TASK ITEM
Take the entries below and reproduce exactly the portion that begins at the line containing "of consciousness)." and ends at the line containing "The Bureau of Economic Analysis subtracts", keeping both ends, dropping pictures, and adding nothing else.

SOURCE INFORMATION
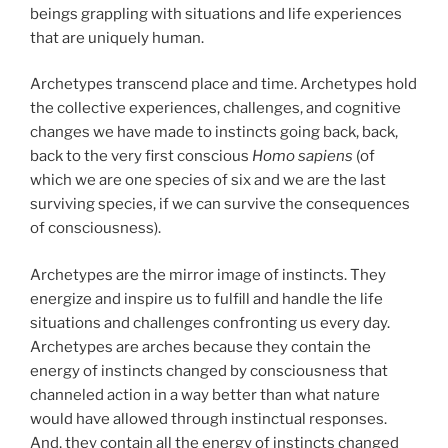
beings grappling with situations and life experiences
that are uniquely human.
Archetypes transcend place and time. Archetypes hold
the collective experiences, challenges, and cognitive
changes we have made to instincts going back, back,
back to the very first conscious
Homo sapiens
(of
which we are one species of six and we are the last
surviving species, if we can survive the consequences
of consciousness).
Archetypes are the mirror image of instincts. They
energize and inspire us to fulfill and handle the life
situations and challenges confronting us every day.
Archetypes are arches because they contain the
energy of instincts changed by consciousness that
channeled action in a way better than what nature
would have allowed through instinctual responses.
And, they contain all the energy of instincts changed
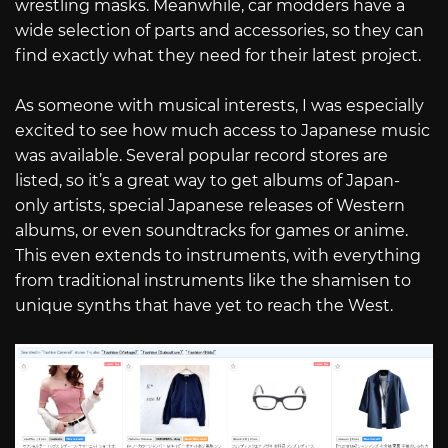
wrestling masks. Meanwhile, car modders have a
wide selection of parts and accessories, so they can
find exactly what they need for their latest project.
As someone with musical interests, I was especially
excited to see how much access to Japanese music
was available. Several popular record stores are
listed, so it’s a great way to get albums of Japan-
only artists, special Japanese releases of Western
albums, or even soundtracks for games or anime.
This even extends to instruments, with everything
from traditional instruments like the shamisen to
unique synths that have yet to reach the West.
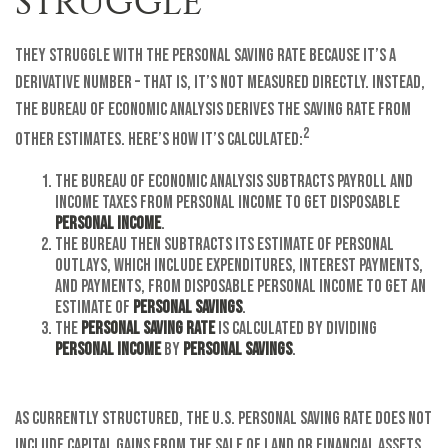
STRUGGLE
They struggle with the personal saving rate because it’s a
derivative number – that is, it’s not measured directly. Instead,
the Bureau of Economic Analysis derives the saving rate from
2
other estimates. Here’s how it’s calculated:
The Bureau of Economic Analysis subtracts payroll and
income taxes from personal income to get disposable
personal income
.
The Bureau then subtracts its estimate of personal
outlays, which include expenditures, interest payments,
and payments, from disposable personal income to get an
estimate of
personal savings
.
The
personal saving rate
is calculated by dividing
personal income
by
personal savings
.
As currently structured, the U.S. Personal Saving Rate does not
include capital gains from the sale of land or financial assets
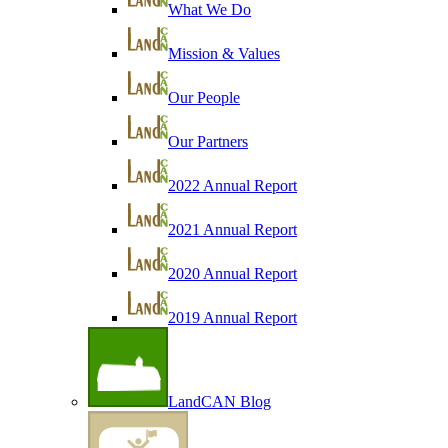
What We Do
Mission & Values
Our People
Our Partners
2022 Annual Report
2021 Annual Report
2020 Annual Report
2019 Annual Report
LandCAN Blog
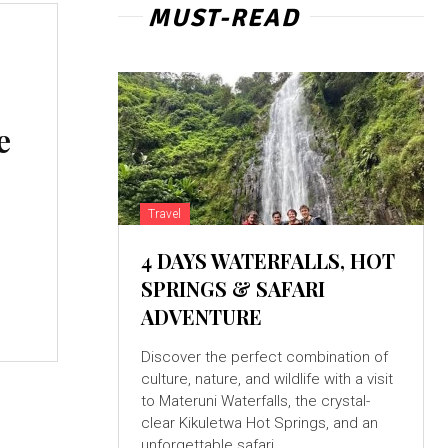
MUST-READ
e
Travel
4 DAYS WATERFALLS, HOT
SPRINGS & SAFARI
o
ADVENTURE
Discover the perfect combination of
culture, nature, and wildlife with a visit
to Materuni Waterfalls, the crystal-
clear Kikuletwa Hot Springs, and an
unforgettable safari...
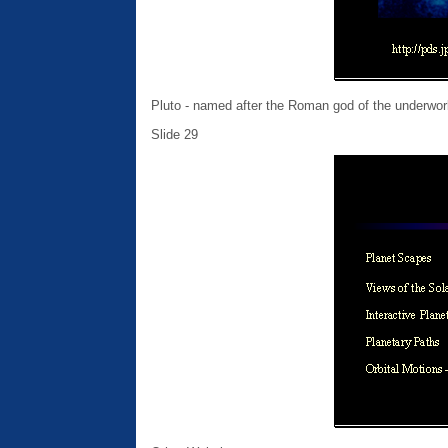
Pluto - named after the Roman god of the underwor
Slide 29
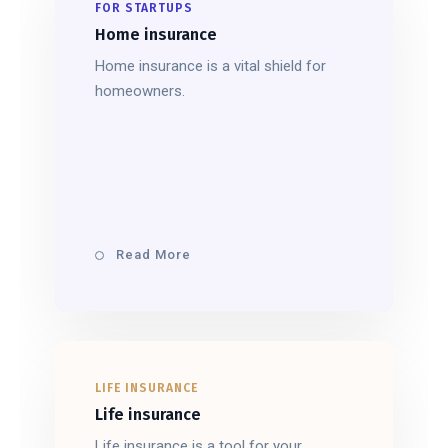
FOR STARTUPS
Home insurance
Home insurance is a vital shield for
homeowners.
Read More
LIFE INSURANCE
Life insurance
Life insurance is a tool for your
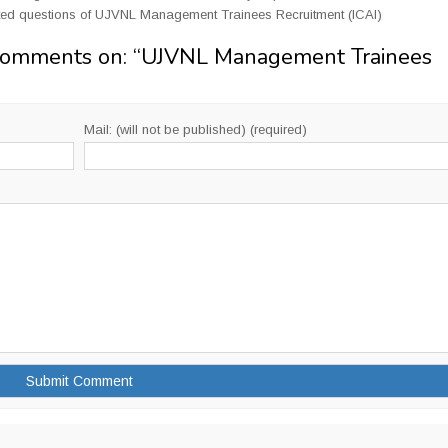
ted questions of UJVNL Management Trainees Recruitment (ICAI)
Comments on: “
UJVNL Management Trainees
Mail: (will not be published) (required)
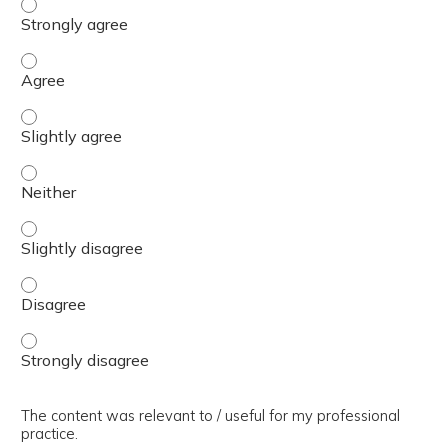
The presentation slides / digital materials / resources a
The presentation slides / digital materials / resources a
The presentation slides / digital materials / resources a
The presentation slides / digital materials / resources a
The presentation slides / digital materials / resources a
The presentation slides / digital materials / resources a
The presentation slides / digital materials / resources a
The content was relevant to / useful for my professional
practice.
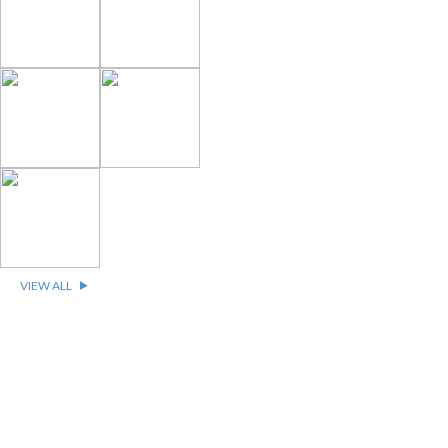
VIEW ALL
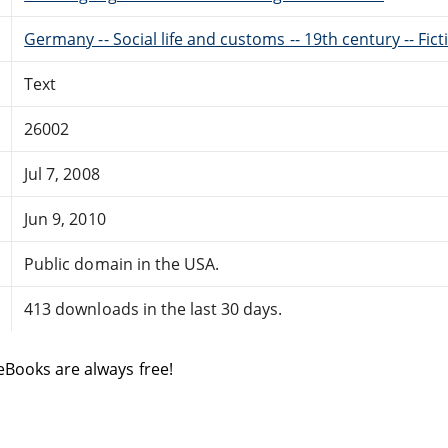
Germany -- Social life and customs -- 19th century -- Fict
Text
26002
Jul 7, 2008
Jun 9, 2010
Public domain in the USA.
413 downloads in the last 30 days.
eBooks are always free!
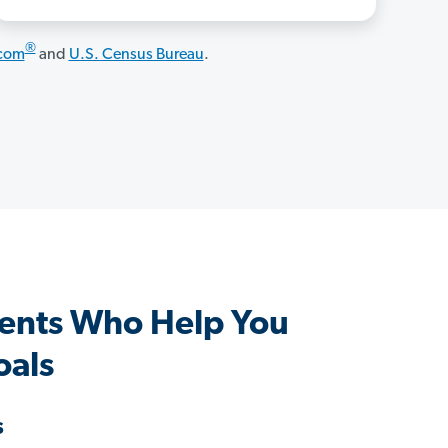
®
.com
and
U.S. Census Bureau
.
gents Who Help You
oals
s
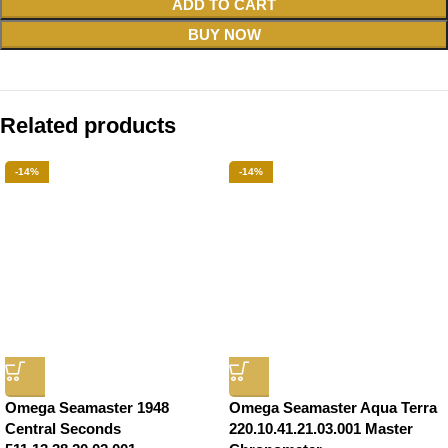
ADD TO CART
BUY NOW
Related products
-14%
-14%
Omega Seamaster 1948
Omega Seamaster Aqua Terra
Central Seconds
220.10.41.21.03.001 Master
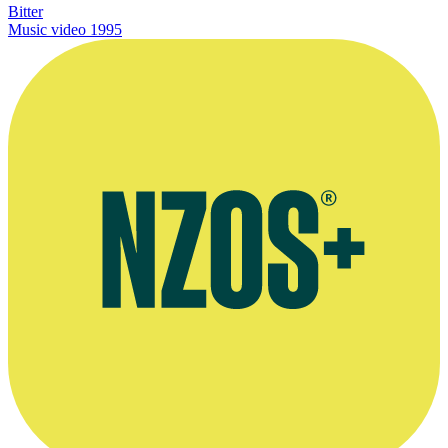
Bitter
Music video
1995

SOLUTION
of consciousness).
Archetypes are the mirror image of instincts. They
energize and inspire us to fulfill and handle the life
situations and challenges confronting us every day.
Archetypes are arches because they contain the
energy of instincts changed by consciousness that
channeled action in a way better than what nature
would have allowed through instinctual responses.
And, they contain all the energy of instincts changed
wrestling masks. Meanwhile, car modders have a
wide selection of parts and accessories, so they can
find exactly what they need for their latest project.
As someone with musical interests, I was especially
excited to see how much access to Japanese music
was available. Several popular record stores are
listed, so it’s a great way to get albums of Japan-
only artists, special Japanese releases of Western
albums, or even soundtracks for games or anime.
This even extends to instruments, with everything
from traditional instruments like the shamisen to
unique synths that have yet to reach the West.
STRUGGLE
They struggle with the personal saving rate because it’s a
derivative number – that is, it’s not measured directly. Instead,
the Bureau of Economic Analysis derives the saving rate from
2
other estimates. Here’s how it’s calculated:
The Bureau of Economic Analysis subtracts payroll and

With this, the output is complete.